Directions: Tally the lines in the listing below that contain "design" and report the tally alone.
── Extracted records
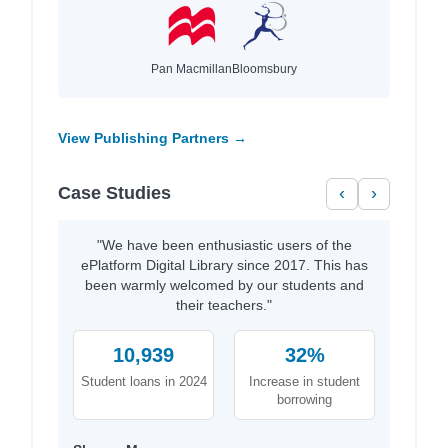
Pan Macmillan
Bloomsbury
View Publishing Partners →
Case Studies
‹
›
"We have been enthusiastic users of the
ePlatform Digital Library since 2017. This has
been warmly welcomed by our students and
their teachers."
10,939
32%
Student loans in 2024
Increase in student
borrowing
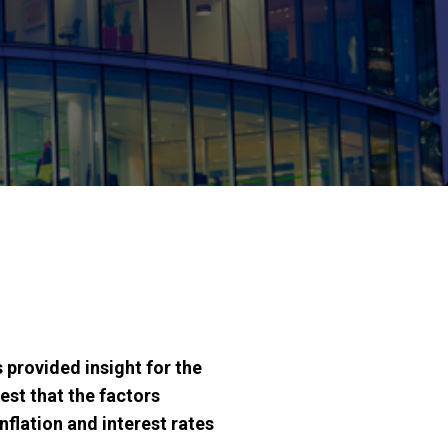
provided insight for the
st that the factors
nflation and interest rates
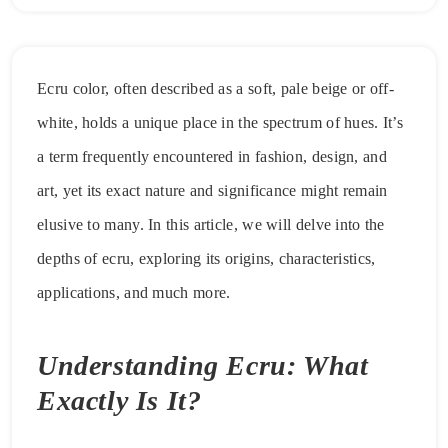
Ecru color, often described as a soft, pale beige or off-
white, holds a unique place in the spectrum of hues. It’s
a term frequently encountered in fashion, design, and
art, yet its exact nature and significance might remain
elusive to many. In this article, we will delve into the
depths of ecru, exploring its origins, characteristics,
applications, and much more.
Understanding Ecru: What
Exactly Is It?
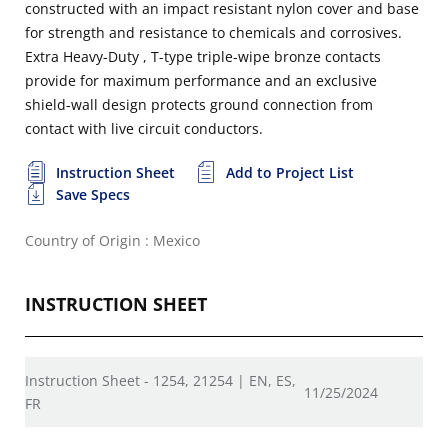
constructed with an impact resistant nylon cover and base
for strength and resistance to chemicals and corrosives.
Extra Heavy-Duty , T-type triple-wipe bronze contacts
provide for maximum performance and an exclusive
shield-wall design protects ground connection from
contact with live circuit conductors.
Instruction Sheet
Add to Project List
Save Specs
Country of Origin : Mexico
INSTRUCTION SHEET
Instruction Sheet - 1254, 21254 | EN, ES,
11/25/2024
FR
────
Written answer: 2